Sin embargo, dicen que las palmeras no son vascas. Se lo han dicho a mi amiga Candela sus vecinos después de arrancarle la palmera que había plantado en el jardín. No les confunda el nombre. Mi amiga Candela tiene los dieciséis apellidos de aquí, aunque es verdad que tiene un Rh indefinible. Nunca ha sabido muy bien si lo tenía de negra, de bereber o de albina casada con un mulato. En realidad, tampoco es que se llame Candela. Bueno, sí, ése debe de ser su cuarto o quinto nombre de aquella ristra que nos solían poner para que no hubiera ninguna duda, por si nos perdíamos. En su caso, lo de Candela debía de ser como el lunar del reconocimiento: ¡es mi niña, es mi niña! Pues bien, ése no era de verdad su nombre auténtico, el primer nombre, hasta que tuvo un trance en la India y el mundo se le reconvirtió. Vio de pronto, como esculpidos en el aire, todos sus nombres y todos sus apellidos, en un despliegue panorámico por el que tuvo que pedir después ayuda al oftalmólogo. Y primero fue una vaquita, que se los fue comiendo todos uno a uno, menos uno que se lo escondía detrás del lomo. Y la vaquita se convirtió luego en una luz, y la luz en vela y la vela fue Candela. Y ella le preguntó: '¿Y dónde brillarás?' Y la luz le respondió: 'Allí donde florecen las palmeras'. Y allí fue. Y vaya si florecían. Hasta que sus vecinos le han sembrado el desierto.

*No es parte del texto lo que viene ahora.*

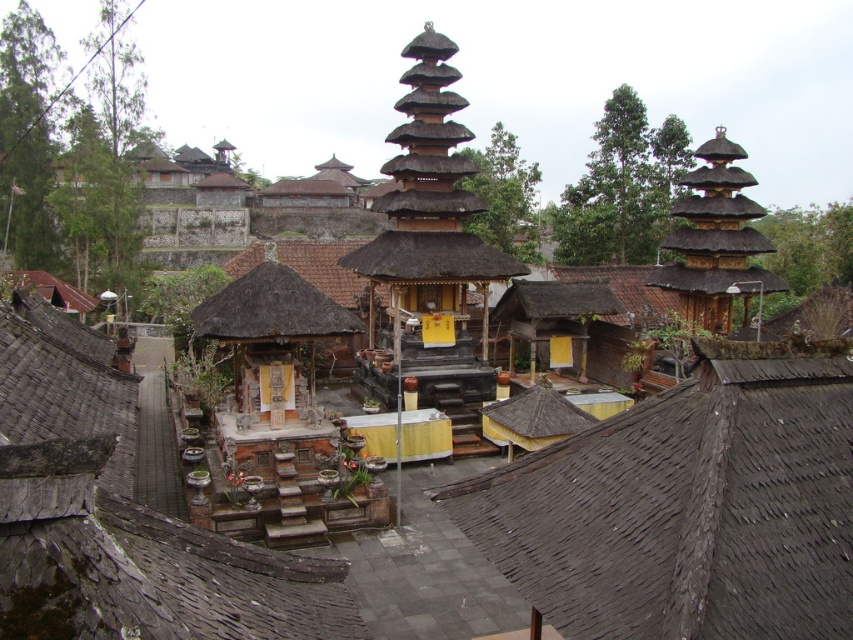 Question: Considering the relative positions of brown thatched roof at center and thatched wood tower at center in the image provided, where is brown thatched roof at center located with respect to thatched wood tower at center?

Choices:
 (A) above
 (B) below

Answer: (B)

Question: Does brown thatched roof at center appear over thatched wood tower at center?

Choices:
 (A) no
 (B) yes

Answer: (A)

Question: Which point appears closest to the camera in this image?

Choices:
 (A) (506, 253)
 (B) (569, 584)

Answer: (B)

Question: From the image, what is the correct spatial relationship of brown thatched roof at center in relation to thatched wood tower at center?

Choices:
 (A) left
 (B) right

Answer: (B) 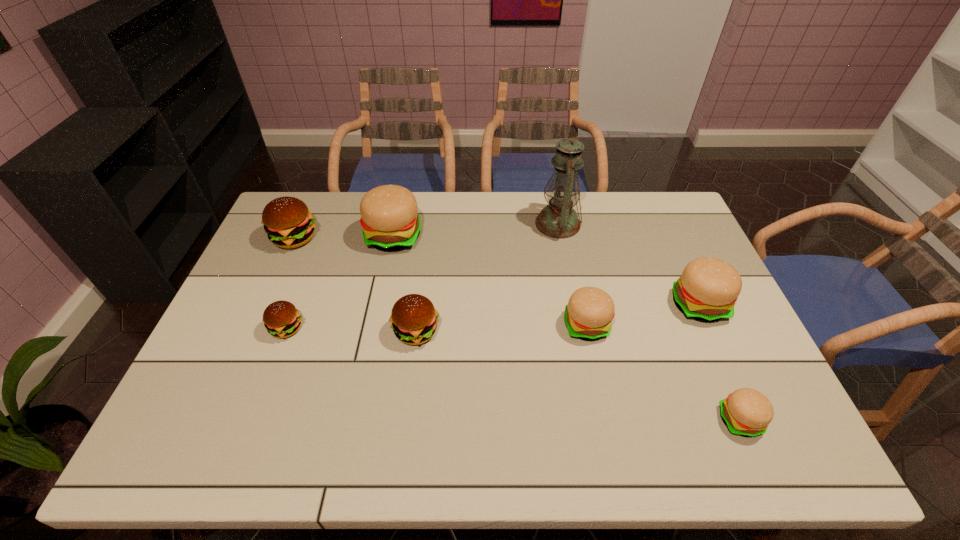 Identify the location of beige hamburger that is the fourth closest to the smallest brown hamburger. (747, 412).

Image resolution: width=960 pixels, height=540 pixels. What are the coordinates of `beige hamburger that is the third closest to the second biggest beige hamburger` in the screenshot? It's located at (389, 218).

Identify which brown hamburger is the third nearest to the second smallest beige hamburger. Please provide its 2D coordinates. Your answer should be formatted as a tuple, i.e. [(x, y)], where the tuple contains the x and y coordinates of a point satisfying the conditions above.

[(288, 223)]

The image size is (960, 540). What are the coordinates of `the second closest brown hamburger to the rightmost brown hamburger` in the screenshot? It's located at (288, 223).

At what (x,y) coordinates should I click in order to perform the action: click on free spot that satisfies the following two spatial constraints: 1. on the front side of the farthest brown hamburger; 2. on the right side of the second smallest beige hamburger. Please return your answer as a coordinate pair (x, y). Looking at the image, I should click on (255, 326).

Where is `free space in the image that satisfies the following two spatial constraints: 1. on the front side of the fifth hamburger from left to right; 2. on the right side of the oil lamp`? free space in the image that satisfies the following two spatial constraints: 1. on the front side of the fifth hamburger from left to right; 2. on the right side of the oil lamp is located at coordinates (577, 326).

This screenshot has height=540, width=960. What are the coordinates of `free point that satisfies the following two spatial constraints: 1. on the front side of the tallest object; 2. on the left side of the third smallest beige hamburger` in the screenshot? It's located at click(573, 305).

I want to click on free spot that satisfies the following two spatial constraints: 1. on the front side of the tallest object; 2. on the left side of the nearest hamburger, so click(595, 420).

This screenshot has height=540, width=960. Find the location of `vacant space that satisfies the following two spatial constraints: 1. on the back side of the third hamburger from right to left; 2. on the left side of the smallest brown hamburger`. vacant space that satisfies the following two spatial constraints: 1. on the back side of the third hamburger from right to left; 2. on the left side of the smallest brown hamburger is located at coordinates (288, 326).

Identify the location of free space that satisfies the following two spatial constraints: 1. on the back side of the farthest beige hamburger; 2. on the right side of the biggest brown hamburger. (296, 236). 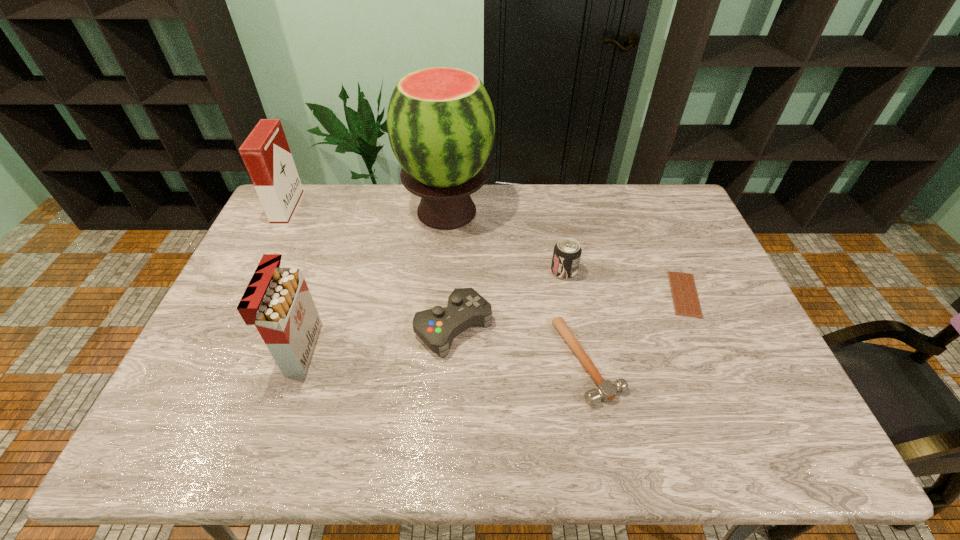 Where is `the tallest object`? the tallest object is located at coordinates (441, 126).

At what (x,y) coordinates should I click in order to perform the action: click on the left cigarette case. Please return your answer as a coordinate pair (x, y). This screenshot has width=960, height=540. Looking at the image, I should click on (266, 154).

¿Es acaso vasco el desierto? Yo recuerdo también mis belenes de antaño, que eran una especie de aldea global avant la lettre. Mi amigo Mina les ha descrito aquí unos belenes fascinantes, con serrines humanos y carpinteros que cambiaban de oficio. Y mi amigo Ugarte les ha relatado maravillosas navidades de antaño, llenas de lobos y de historias junto al fuego -'and death shall have no dominion', Javier-. En los míos había desiertos y lagos, montañetas con rocas y montañetas sin rocas, el Ártico y el Caribe, gallinas y dromedarios. Y una vez estuve tentado de colocar un leopardo, aun a riesgo de que se comiera todas las gallinas. Y había palmeras, por supuesto. Unas palmeras como plumeros alicaídos, que eran muy distintas a las que había en mi national country -¡las había!-, pero que quedaban fantásticas en el desierto y junto al lago, y que en cierta ocasión fueron una tentación insuperable para que yo colocara junto a ellas no un leopardo, sino una pantera negra -la puse-. Y yo le llamaba a todo aquello Palestina.

¿Era tal vez a Palestina a donde tendría que haber ido a vivir mi amiga Candela para que brillara su luz? Acaso lo que tendría que haber hecho era nacer en Palestina y venirse para acá, cargada de palmeras como un rey mago. Entonces, sus palmeras serían recibidas como un homenaje, un agasajo foráneo, y ella sería celebrada, homenajeada y banqueteada a nada que dijera egun on y pusiera esa sonrisa de no soy de aquí, pero lo quisiera. Y tendría sus palmeras y sus dromedarios, aunque tal vez tuviera que pagar el tributo de hacer de Salomé en el belén viviente. Pero siendo de Zarautz, jamás podrá cumplir el capricho de plantar palmeras. Para eso, tendrá que trasladarse a otras latitudes. A Melilla, por ejemplo. Es donde vive.